Décrire les choses, la nature, demeurer homme : Pierre Argo, plasticien et photographe, nous invite à une expérience d’ouverture pour fêter un demi-siècle de peinture à la School of Fine Arts du MGI à Moka jusqu’au 3 juillet 2012. Les 48 peintures exposées (mix média) ne sont-elles pas, chacune à leur manière, cet appel des profondeurs à la lumière en passant par le retour à la simplicité, le recours à l’émotion, l’immédiateté ?
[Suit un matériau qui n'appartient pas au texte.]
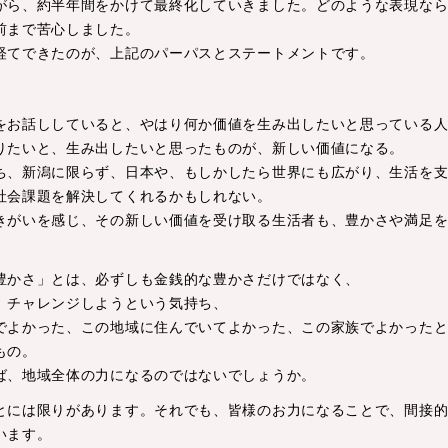
がら、約半年間をかけて最終化していきました。どのような表現な
前まで苦心しました。
経てできたのが、上記のパーパスとステートメントです。
をお話ししていると、やはり何か価値を生み出したいと思っている
りたいと、生み出したいと思ったものが、新しい価値になる。
ち、新潟に限らず、日本や、もしかしたら世界にも広がり、生活を
社会課題を解決してくれるかもしれない。
きがいを感じ、その新しい価値を受け取る生活者も、豊かさや満足
豊かさ」とは、必ずしも金銭的な豊かさだけではなく、
、チャレンジしようという気持ち、
でよかった、この地域に住んでいてよかった、この家族でよかった
もの。
ば、地域全体の力になるのではないでしょうか。
とには限りがあります。それでも、皆様のお力になることで、間接
います。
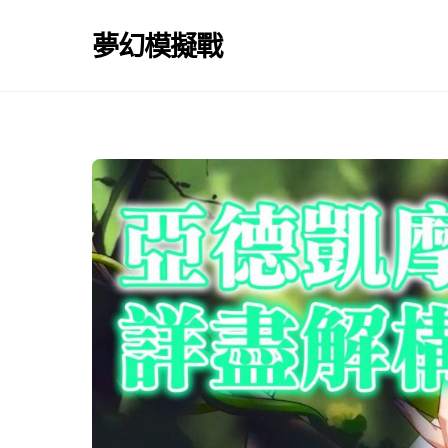
Skip
to
夢幻模擬戰
content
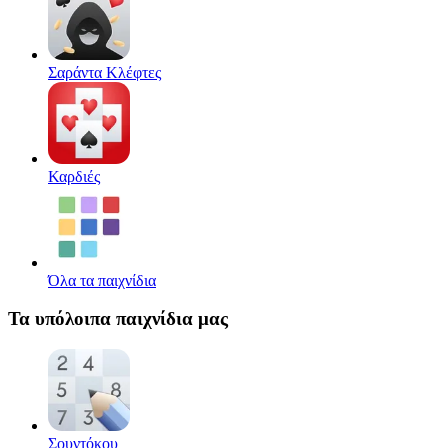
Σαράντα Κλέφτες
Καρδιές
Όλα τα παιχνίδια
Τα υπόλοιπα παιχνίδια μας
Σουντόκου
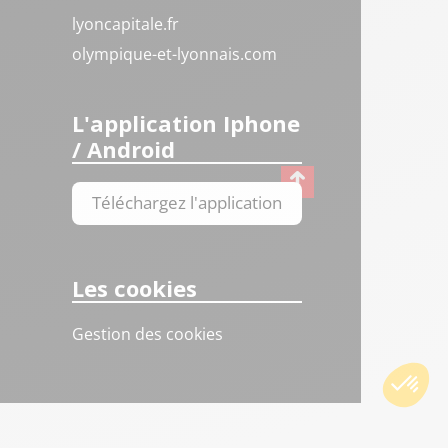
lyoncapitale.fr
olympique-et-lyonnais.com
L'application Iphone
/ Android
Téléchargez l'application
Les cookies
Gestion des cookies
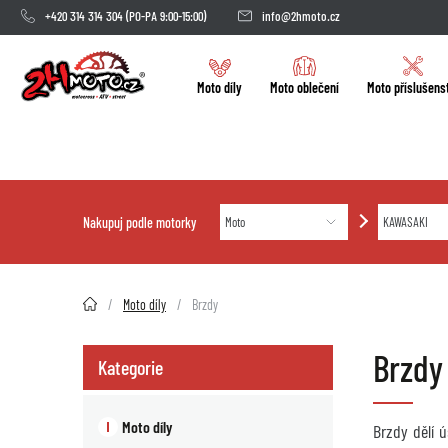
+420 314 314 304
(PO-PA 9:00-15:00)
info@2hmoto.cz
Moto díly
Moto oblečení
Moto příslušens
Nakupuj podle motorky
2HMOTO.cz
Moto díly
Brzdy
Brzdy
Kategorie
Moto díly
Brzdy dělí 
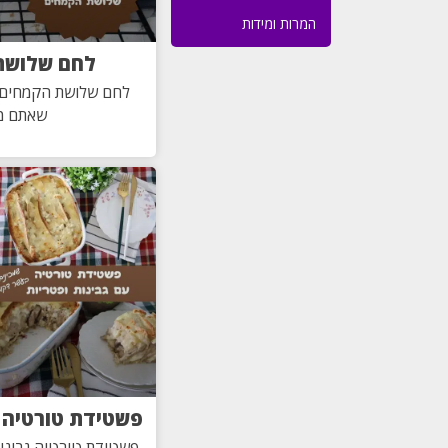
המרות ומידות
לחם שלושת
לחם שלושת הקמחים 
שאתם מכ
פשטידת טורטיה ג
פשטידת טורטיה גבינו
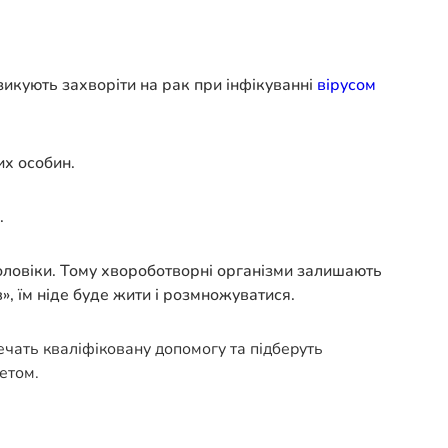
ризикують захворіти на рак при інфікуванні
вірусом
их особин.
.
чоловіки. Тому хвороботворні організми залишають
», їм ніде буде жити і розмножуватися.
печать кваліфіковану допомогу та підберуть
етом.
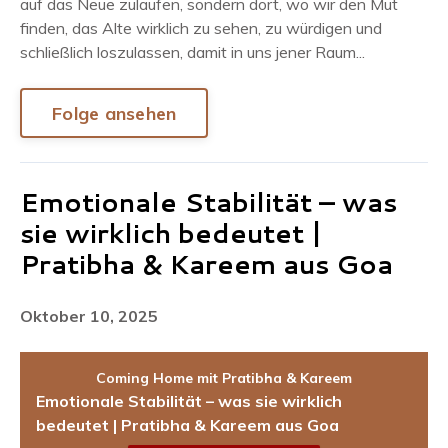
auf das Neue zulaufen, sondern dort, wo wir den Mut
finden, das Alte wirklich zu sehen, zu würdigen und
schließlich loszulassen, damit in uns jener Raum...
Folge ansehen
Emotionale Stabilität – was
sie wirklich bedeutet |
Pratibha & Kareem aus Goa
Oktober 10, 2025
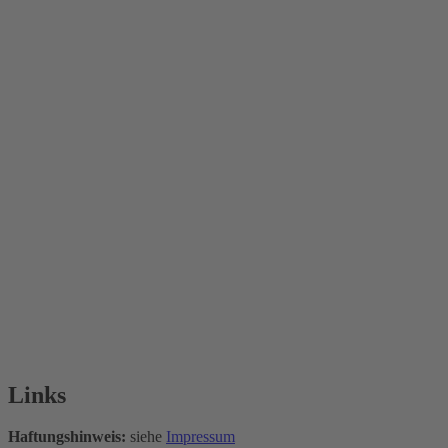
Links
Haftungshinweis:
siehe
Impressum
Depuis 50 ans, Pierre Argo s’attache à mettre en scène l’implacable de la réalité. C’est dire qu’il place l’homme et le monde environnant au centre de son oeuvre. Réalité et intemporalité : toujours et encore peinture et poésie, beauté et misère. L’artiste qualifié au départ, faute de mieux, d’expressionniste, développe une peinture racontant l’éternelle histoire de l’aventure humaine mais dont l’épilogue est toujours une victoire. Le nouveau combat d’Argo se déploie en prenant à bras le corps la métaphore. Pierre Argo propose un exercice saisissant en se livrant à une lecture du monde à travers collages, accidents de peinture, dessins, signes de l’écrit. C’est sa manière d’honorer la peinture. Ses grandes acryliques dialoguent avec d’autres d’autres pièces sur tissu, bouleversent, attirent le regard. Un palette de tons gris, brun, bleu jaune dominants avec en soutien le vert, le rouge carmin pour une subtile partition du mat et du brillant, signe de renouveau. Sans compter bien sûr la matière et le geste ample. Léger au début dans les esquisses préparatoires, puis plus vif sur la toile et définitivement nerveux lorsque le motif est travaillé au plus près de la matière.
Gage de sa maturité, Argo, artiste – et témoin de son époque – entame avec humilité un questionnement sur la façon de peindre. Une manière de placer la quête de vérité au centre de son propos.
L’essentiel de ce que Pierre Argo a créé pendant cinquante ans est là : un ensemble magistral et incroyablement cohérent.